Abbondanza, dice il giornale britannico, che potrebbe far pensare agli Emirati in futuro di lanciare una sorta di programma di turismo vaccinale anche se al momento l’accesso viene riservato solo ai vip e ai ricchi vacanzieri che sbarcano a Dubai da jet privati e attendono il loro turno godendosi il tempo in hotel di lusso. In realtà il diritto al vaccino sarebbe riservato solo ai residenti e d’altro canto avendo già immunizzato più di sei dei dieci milioni di abitanti, è il Paese che ha condotto una delle più veloci campagne vaccinali al mondo.

Tuttavia, per dirla con le stesse parole di Yuval Noah Harari, è triste vedere come molti ancora non riescono a capire il semplice fatto che fintanto che il virus continuerà a diffondersi nessun Paese potrà sentirsi e dirsi mai al sicuro poiché pur riuscendo a debellarlo entro i propri confini, altrove nel mondo una nuova mutazione potrebbe rendere quel vaccino inefficace e provocare una nuova ondata di contagi.

Secondo le tre lezioni per il futuro che lo storico israeliano ci ha regalato dalle pagine del quotidiano londinese, se il Covid-19 quest’anno continuerà a diffondersi e sarà letale per milioni di persone, oppure se una nuova e più pericolosa pandemia farà la sua comparsa in un futuro non troppo lontano, non potremo dirla né calamità naturale come molti hanno fatto l’anno scorso durante la prima ondata, né tanto meno una punizione divina. Sarà solo un fallimento politico. E quindi un fallimento umano.

Ma quali tra i maggiori leader politici al mondo che oggi sono chiamati dal loro ruolo a proporre e applicare soluzioni realmente globali, ci appaiono veramente capaci di riuscirci?

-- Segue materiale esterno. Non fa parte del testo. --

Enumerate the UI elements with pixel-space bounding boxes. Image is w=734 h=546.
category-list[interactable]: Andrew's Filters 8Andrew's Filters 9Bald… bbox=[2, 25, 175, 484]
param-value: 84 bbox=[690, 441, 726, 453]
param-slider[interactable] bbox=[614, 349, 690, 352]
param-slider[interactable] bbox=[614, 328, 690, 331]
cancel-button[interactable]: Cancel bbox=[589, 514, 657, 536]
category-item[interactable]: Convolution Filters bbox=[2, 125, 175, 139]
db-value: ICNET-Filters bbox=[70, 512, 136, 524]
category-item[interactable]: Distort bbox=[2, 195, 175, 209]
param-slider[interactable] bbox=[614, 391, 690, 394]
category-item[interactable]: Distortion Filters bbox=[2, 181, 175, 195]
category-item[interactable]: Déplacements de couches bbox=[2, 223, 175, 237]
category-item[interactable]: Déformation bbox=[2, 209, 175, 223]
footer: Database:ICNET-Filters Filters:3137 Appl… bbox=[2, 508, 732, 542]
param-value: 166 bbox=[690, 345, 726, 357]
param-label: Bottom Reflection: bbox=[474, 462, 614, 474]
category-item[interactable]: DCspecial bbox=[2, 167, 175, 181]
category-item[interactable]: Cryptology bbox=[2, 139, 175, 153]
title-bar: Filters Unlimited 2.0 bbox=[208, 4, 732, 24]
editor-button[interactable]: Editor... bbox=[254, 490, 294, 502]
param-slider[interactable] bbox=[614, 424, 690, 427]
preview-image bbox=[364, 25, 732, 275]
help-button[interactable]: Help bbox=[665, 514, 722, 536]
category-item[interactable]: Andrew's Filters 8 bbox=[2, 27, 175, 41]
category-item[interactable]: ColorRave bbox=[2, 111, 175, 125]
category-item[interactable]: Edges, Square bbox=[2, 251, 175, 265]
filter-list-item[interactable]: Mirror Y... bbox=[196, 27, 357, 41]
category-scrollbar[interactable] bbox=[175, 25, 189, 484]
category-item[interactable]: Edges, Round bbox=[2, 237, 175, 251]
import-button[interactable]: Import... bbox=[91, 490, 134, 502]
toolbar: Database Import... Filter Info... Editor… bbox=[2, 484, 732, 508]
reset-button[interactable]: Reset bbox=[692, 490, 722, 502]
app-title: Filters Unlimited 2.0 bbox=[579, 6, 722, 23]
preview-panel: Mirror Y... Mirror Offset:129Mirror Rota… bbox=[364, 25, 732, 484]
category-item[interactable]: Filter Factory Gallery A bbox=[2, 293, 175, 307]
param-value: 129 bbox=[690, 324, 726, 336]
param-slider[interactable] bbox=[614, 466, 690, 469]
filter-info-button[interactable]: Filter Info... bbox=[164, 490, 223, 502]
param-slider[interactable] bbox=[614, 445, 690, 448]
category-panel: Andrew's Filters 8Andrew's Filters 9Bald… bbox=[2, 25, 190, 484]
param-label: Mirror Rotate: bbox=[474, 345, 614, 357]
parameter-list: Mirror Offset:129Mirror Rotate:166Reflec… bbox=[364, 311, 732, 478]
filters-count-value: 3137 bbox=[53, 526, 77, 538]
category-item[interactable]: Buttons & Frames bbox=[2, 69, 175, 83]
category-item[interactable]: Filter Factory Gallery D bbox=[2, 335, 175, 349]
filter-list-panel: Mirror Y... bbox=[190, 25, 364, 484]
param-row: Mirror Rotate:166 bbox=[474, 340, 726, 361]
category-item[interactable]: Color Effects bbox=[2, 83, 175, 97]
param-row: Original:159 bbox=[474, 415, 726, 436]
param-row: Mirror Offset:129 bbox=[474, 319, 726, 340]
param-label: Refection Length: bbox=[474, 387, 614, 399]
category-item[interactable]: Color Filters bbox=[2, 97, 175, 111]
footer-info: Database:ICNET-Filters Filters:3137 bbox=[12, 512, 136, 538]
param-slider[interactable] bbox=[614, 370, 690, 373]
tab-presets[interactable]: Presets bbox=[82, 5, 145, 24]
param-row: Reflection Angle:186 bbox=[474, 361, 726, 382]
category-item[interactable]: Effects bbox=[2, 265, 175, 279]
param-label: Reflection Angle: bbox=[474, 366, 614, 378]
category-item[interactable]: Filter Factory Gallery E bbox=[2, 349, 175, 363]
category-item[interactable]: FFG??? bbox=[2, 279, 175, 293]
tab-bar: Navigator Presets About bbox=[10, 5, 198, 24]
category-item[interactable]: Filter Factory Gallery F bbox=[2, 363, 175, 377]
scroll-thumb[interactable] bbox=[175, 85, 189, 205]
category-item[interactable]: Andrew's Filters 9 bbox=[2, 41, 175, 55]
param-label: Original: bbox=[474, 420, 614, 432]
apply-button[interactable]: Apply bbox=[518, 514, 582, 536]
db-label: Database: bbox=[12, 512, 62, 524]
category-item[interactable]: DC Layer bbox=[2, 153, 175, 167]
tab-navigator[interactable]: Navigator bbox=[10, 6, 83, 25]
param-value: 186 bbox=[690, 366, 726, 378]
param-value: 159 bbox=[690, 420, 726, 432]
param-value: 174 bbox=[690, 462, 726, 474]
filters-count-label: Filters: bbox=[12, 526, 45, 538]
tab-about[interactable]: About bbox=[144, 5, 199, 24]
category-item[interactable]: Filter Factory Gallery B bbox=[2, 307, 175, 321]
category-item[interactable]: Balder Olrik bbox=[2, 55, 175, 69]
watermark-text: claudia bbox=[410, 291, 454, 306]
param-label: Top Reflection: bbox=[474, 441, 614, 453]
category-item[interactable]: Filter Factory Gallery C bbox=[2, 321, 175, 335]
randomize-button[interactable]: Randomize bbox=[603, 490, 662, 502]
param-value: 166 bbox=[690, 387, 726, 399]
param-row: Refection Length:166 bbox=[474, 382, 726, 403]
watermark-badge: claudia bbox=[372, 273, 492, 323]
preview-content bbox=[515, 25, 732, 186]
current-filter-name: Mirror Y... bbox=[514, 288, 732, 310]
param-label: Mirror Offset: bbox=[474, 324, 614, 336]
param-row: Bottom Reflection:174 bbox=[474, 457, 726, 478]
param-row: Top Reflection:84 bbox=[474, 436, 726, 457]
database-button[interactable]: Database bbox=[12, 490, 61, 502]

Anche se prevalentemente questo non dipende da una loro precisa volontà di giocare con le vite umane, quel che è certo è che siamo di fronte a una incapacità congenita di gestire efficacemente la complessità della situazione.

Questo perché la politica nella maggior parte dei casi è un lavoro per il quale sono stati formati o in maniera insufficiente oppure obsoleta, un lavoro che oltretutto viene svolto in un contesto di procedure spesso inefficaci.

Ma rispetto alle nuove dinamiche globali dove quasi certamente gli interessi nazionali e privati prevarranno come al solito sulle iniziative che invece si fondano sul concetto di altruismo, se i leader politici, qualsiasi sia lo schieramento partitico al quale appartengono, non capiscono che la cooperazione globale non è altruismo fine a sé stesso ma è la madre delle soluzioni egoistiche utili a garantire l’interesse nazionale, non avremo appreso la lezione neanche da questa storia.